Although Rachel Reeves had previously ruled out further tax rises following the significant announcements made in the Autumn Budget, and having previously committed to only one major annual fiscal event, the Chancellor faces increasingly difficult choices because of the performance of the UK economy and the significant impact of world events.

Does this mean that we will see new tax-raising measures announced, or, as many are speculating, will Reeves focus on reducing spending?

What is the chancellor expected to announce?

Zoe Roberts, partner and property specialist, comments: “Reeves has committed to one major economic event – the Budget – each year.  I’m not, therefore, expecting any major tax policy announcements, particularly given the changes announced at the Autumn Budget. Indeed, the consistent message from Government sources has been that this event is not a major one because it will not include tax rises.  I expect that we will instead hear a pretty dire forecast from the Office of Budget Responsibility and a statement focussing on a need for increased borrowing and the already well-publicised plans for spending cuts, with welfare reform and projects to create efficiencies within the NHS and civil service likely to take the headlines.”

Tom Roseff, partner, adds: “It remains to be seen what the Government’s announcements will mean for the real estate sector, but our experience is that any cuts to spending on infrastructure spending will inevitably be felt hard within the construction sector, which has generally been a solid barometer of UK business confidence.  The expected reforms to public spending plans will also likely impact the wider economy, potentially slowing an already sluggish housing market as confidence dips and many find themselves with less money in their pockets.

Whilst major tax policy announcements seem unlikely, most likely being reserved for the Autumn Budget, I wouldn’t be at all surprised to see further freezing of the current tax thresholds, pulling more individuals into higher tax brackets.”
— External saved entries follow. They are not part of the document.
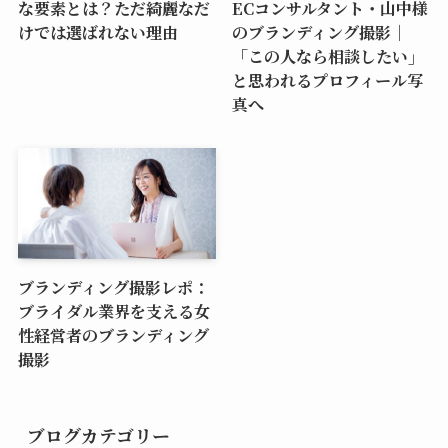
な要素とは？ただ綺麗なだ
ECコンサルタント・山中様
けでは選ばれない理由
のブランディング撮影｜
「この人なら相談したい」
と思われるプロフィール写
真へ
ブランディング撮影レポ：
ブライダル業界を支える女
性経営者のブランディング
撮影
ブログカテゴリー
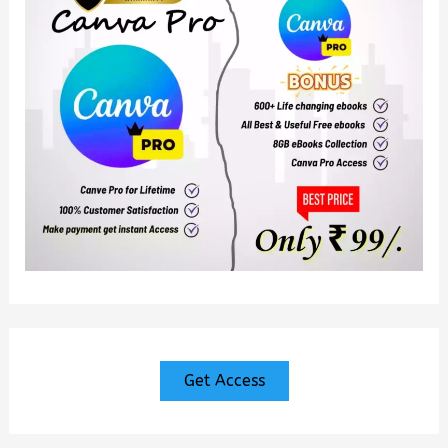
Get Access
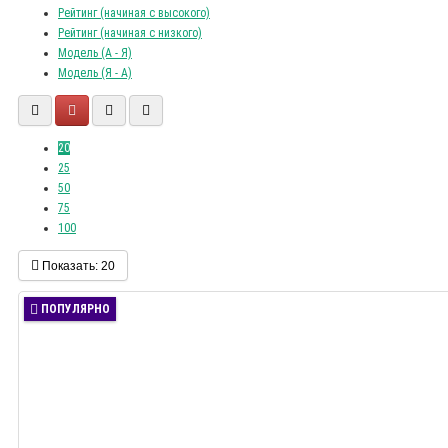
Рейтинг (начиная с высокого)
Рейтинг (начиная с низкого)
Модель (А - Я)
Модель (Я - А)
20
25
50
75
100
Показать:
20
ПОПУЛЯРНО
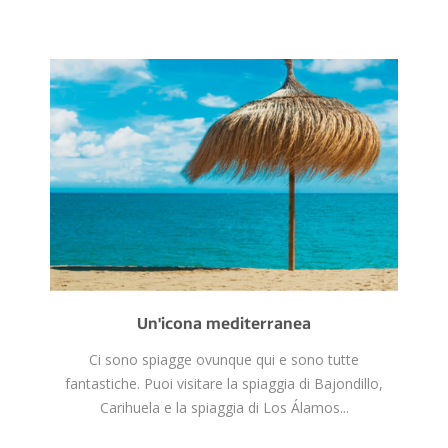
Un'icona mediterranea
Ci sono spiagge ovunque qui e sono tutte
fantastiche. Puoi visitare la spiaggia di Bajondillo,
Carihuela e la spiaggia di Los Álamos...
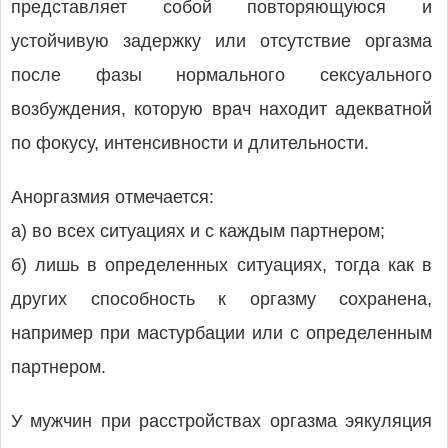
представляет собой повторяющуюся и
устойчивую задержку или отсутствие оргазма
после фазы нормального сексуального
возбуждения, которую врач находит адекватной
по фокусу, интенсивности и длительности.
Аноргазмия отмечается:
а) во всех ситуациях и с каждым партнером;
б) лишь в определенных ситуациях, тогда как в
других способность к оргазму сохранена,
например при мастурбации или с определенным
партнером.
У мужчин при расстройствах оргазма эякуляция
Roberts adds: “What’s clear is that we live in increasingly uncertain times.  An unpredictable President in the White House, an escalating tariff war and increasing global instability all present major challenges to the Chancellor.  The choices are, however, stark: either raise taxes or cut spending.  Neither are likely to be welcomed by already struggling businesses.”

What are we unlikely to see announced?

Despite widespread protests, we expect that the Government will not back down on the major changes made to the Inheritance Tax regime, potentially affecting a large number of family farms.

Any further changes to the CGT regime also seem unlikely.  That said, whether the much-mooted alignment of CGT and income tax rates will be revisited in the Autumn remains to be seen.

Whilst there has been some speculation that announcements may be made around the pension’s tax-free lump sum, it seems unlikely that we will see this referenced on 26 March.  Such changes would be complex and far-reaching and would most likely be better addressed within the Autumn Budget.

What action should businesses be taking?

Against the current backdrop of economic uncertainty and the likelihood of future tax rises, businesses would be well advised to ensure that they have a tight handle on the numbers.  Being able to rely on good quality real-time management information and accurate cash flow forecasts will allow businesses to respond quickly to challenges.

Roberts comments: “We are seeing an increased level of enquiries from businesses in the real estate sector who are seeking to restructure to better protect valuable assets from the risk of future uncertainty.   We are also working extensively with clients, recognising the benefits that real-time financial reporting can provide via the use of cloud accounting.  It’s a trend we expect to see continue this year.”

BHP will follow the Spring Statement on 26 March 2025 and looks forward to sharing our comments.